Dans une pandémie, la religion peut être un baume et un risque
BEYROUTH, Liban – Sur terre, l'épidémie de coronavirus a détruit des vies, des moyens de subsistance et la normalité. Une bénédiction de portée nationale semblait nécessaire. Alors, un prêtre monta dans un petit avion, grondant au-dessus de lui à une distance épidémiologiquement sûre des troubles ci-dessous, brandissant un vase d'or sacré depuis un cockpit transformé en chaire.
Avant son vol au-dessus du Liban, un soldat d'un poste de contrôle d'aéroport a demandé au révérend Majdi Allawi s'il avait un masque et un désinfectant pour les mains.
«Jésus est ma protection», a déclaré le père Allawi, qui appartient à l'Église catholique maronite. "Il est mon désinfectant."

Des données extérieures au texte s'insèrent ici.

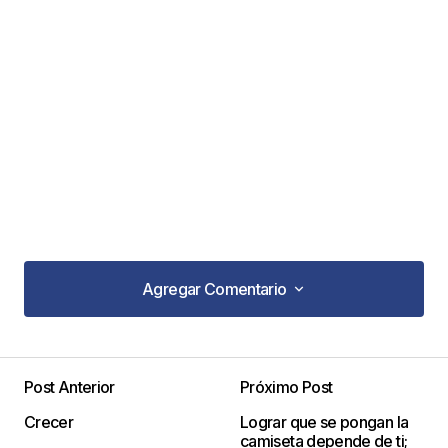
Agregar Comentario
Agregar Comentario
Reblogueó esto en
Think Creative Idea
.
Post Anterior
Próximo Post
thinkcreativeidea
30 marzo, 2014 at 12:56 pm
Crecer
Lograr que se pongan la
camiseta depende de ti;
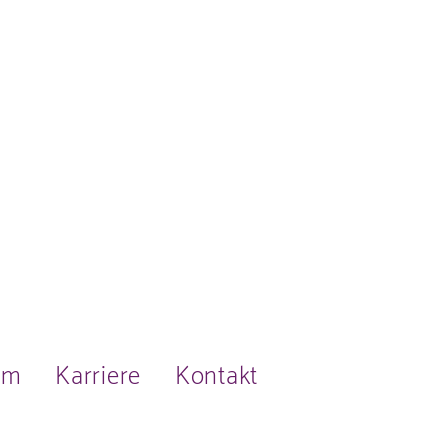
am
Karriere
Kontakt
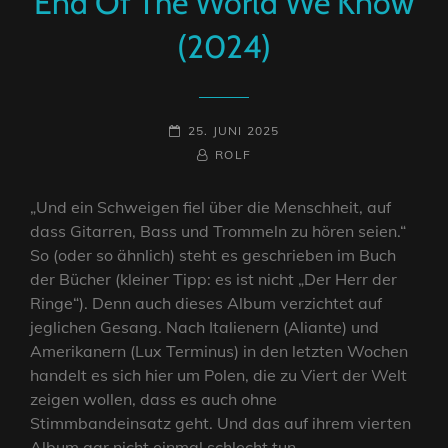
End Of The World We Know
(2024)
POSTED-
25. JUNI 2025
ON
BY
BYLINE
ROLF
LINE
„Und ein Schweigen fiel über die Menschheit, auf
dass Gitarren, Bass und Trommeln zu hören seien.“
So (oder so ähnlich) steht es geschrieben im Buch
der Bücher (kleiner Tipp: es ist nicht „Der Herr der
Ringe“). Denn auch dieses Album verzichtet auf
jeglichen Gesang. Nach Italienern (Aliante) und
Amerikanern (Lux Terminus) in den letzten Wochen
handelt es sich hier um Polen, die zu Viert der Welt
zeigen wollen, dass es auch ohne
Stimmbandeinsatz geht. Und das auf ihrem vierten
Album gar nicht einmal schlecht tun.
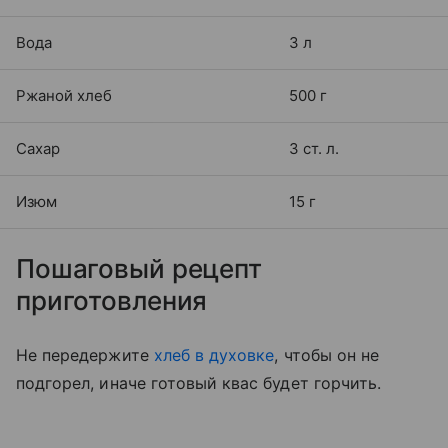
Вода
3 л
Ржаной хлеб
500 г
Сахар
3 ст. л.
Изюм
15 г
Пошаговый рецепт
приготовления
Не передержите
хлеб в духовке
, чтобы он не
подгорел, иначе готовый квас будет горчить.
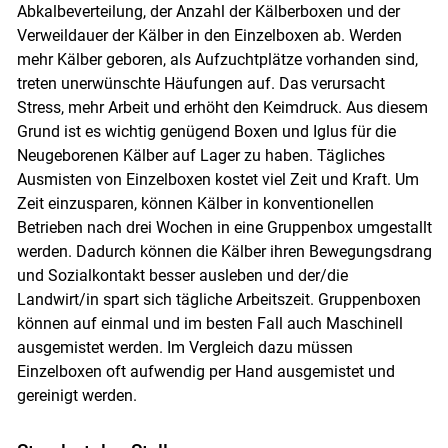
Abkalbeverteilung, der Anzahl der Kälberboxen und der
Verweildauer der Kälber in den Einzelboxen ab. Werden
mehr Kälber geboren, als Aufzuchtplätze vorhanden sind,
treten unerwünschte Häufungen auf. Das verursacht
Stress, mehr Arbeit und erhöht den Keimdruck. Aus diesem
Grund ist es wichtig genügend Boxen und Iglus für die
Neugeborenen Kälber auf Lager zu haben. Tägliches
Ausmisten von Einzelboxen kostet viel Zeit und Kraft. Um
Zeit einzusparen, können Kälber in konventionellen
Betrieben nach drei Wochen in eine Gruppenbox umgestallt
werden. Dadurch können die Kälber ihren Bewegungsdrang
und Sozialkontakt besser ausleben und der/die
Landwirt/in spart sich tägliche Arbeitszeit. Gruppenboxen
können auf einmal und im besten Fall auch Maschinell
ausgemistet werden. Im Vergleich dazu müssen
Einzelboxen oft aufwendig per Hand ausgemistet und
gereinigt werden.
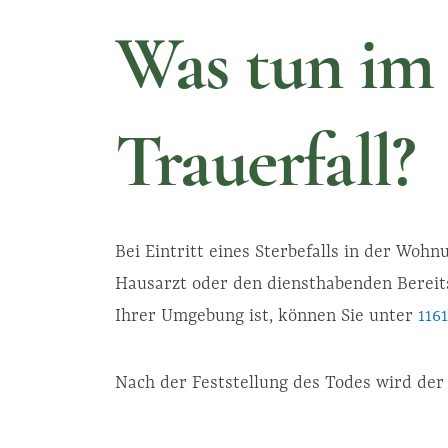
Was tun im
Trauerfall?
Bei Eintritt eines Sterbefalls in der Wohn
Hausarzt oder den diensthabenden Bereits
Ihrer Umgebung ist, können Sie unter
116
Nach der Feststellung des Todes wird der
ausstellen. Jetzt ist der Zeitpunkt ein B
kontaktieren. Das Bestattungshaus Hänsel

La religion est le réconfort de premier recours pour des milliards de personnes aux prises avec une pandémie pour laquelle les scientifiques, les présidents et le monde laïque semblent, jusqu'à présent, avoir peu de réponses. Avec à la fois un désinfectant et un leadership en nombre insuffisant, la peur du coronavirus a rapproché les fidèles du globe de la religion et du rituel.
Mais ce qui est bon pour l'âme n'est pas toujours bon pour le corps.
Les croyants du monde entier ne respectent pas les avertissements des autorités de la santé publique selon lesquels les rassemblements communautaires, pierre angulaire de tant de pratiques religieuses, doivent être limités pour lutter contre la propagation du virus. Dans certains cas, la ferveur religieuse a conduit les gens vers des remèdes qui n'ont aucun fondement scientifique; dans d'autres, il les a attirés vers des lieux ou des rites sacrés qui pourraient augmenter le risque d'infection.
Les ancrages de la pratique religieuse sont devenus plus urgents au moment même où les autorités religieuses tentent de les restreindre.
Un pharmacien égyptien, Ahmed Shaban, 31 ans, s'est rendu en Arabie saoudite ce mois-ci pour faire un pèlerinage au lieu de naissance et au tombeau du prophète Mahomet. Des millions de musulmans affluent chaque année sur les sites, dont beaucoup s’arrêtent pour embrasser la Kaaba, le cube noir et or de La Mecque qui est le sanctuaire le plus sacré de l’islam.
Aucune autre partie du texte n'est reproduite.